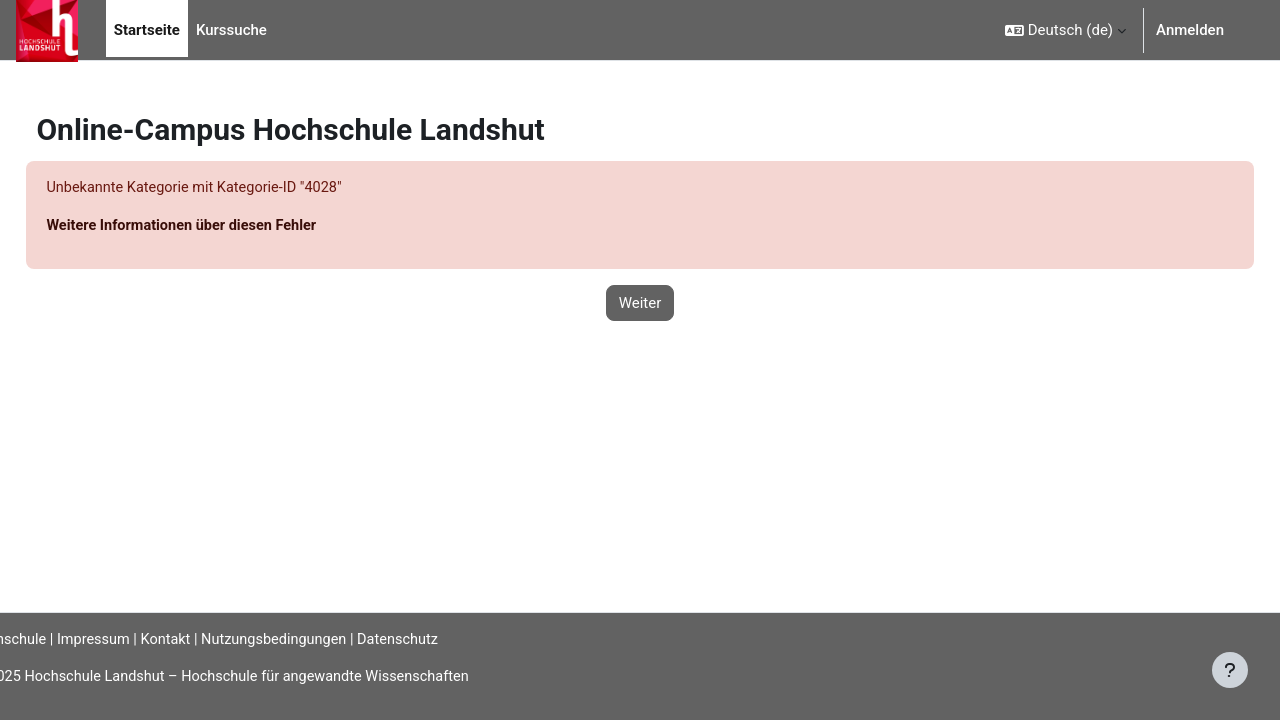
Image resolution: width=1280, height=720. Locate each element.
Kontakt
###
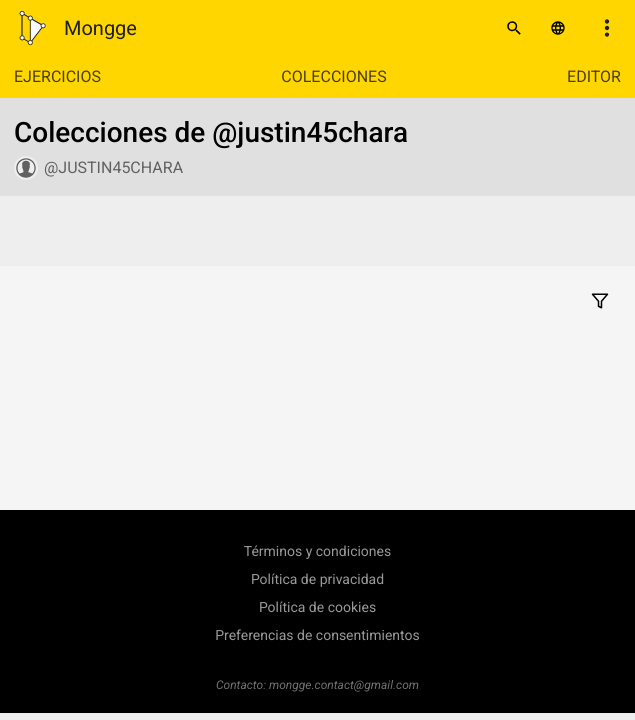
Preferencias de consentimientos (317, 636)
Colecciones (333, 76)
###
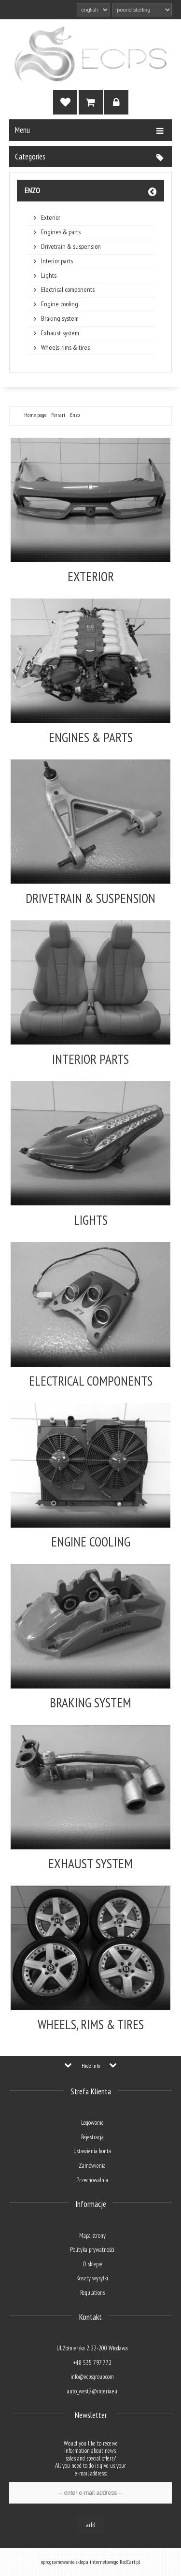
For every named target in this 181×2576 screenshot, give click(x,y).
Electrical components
###
*Exercise instructions*: Only those lines of the entries above that run from the line containing "For every named" to the line containing "Electrical components", both included, should be transcribed exactly.

*Written response*:
For every named target in this 181×2576 screenshot, give click(x,y).
Electrical components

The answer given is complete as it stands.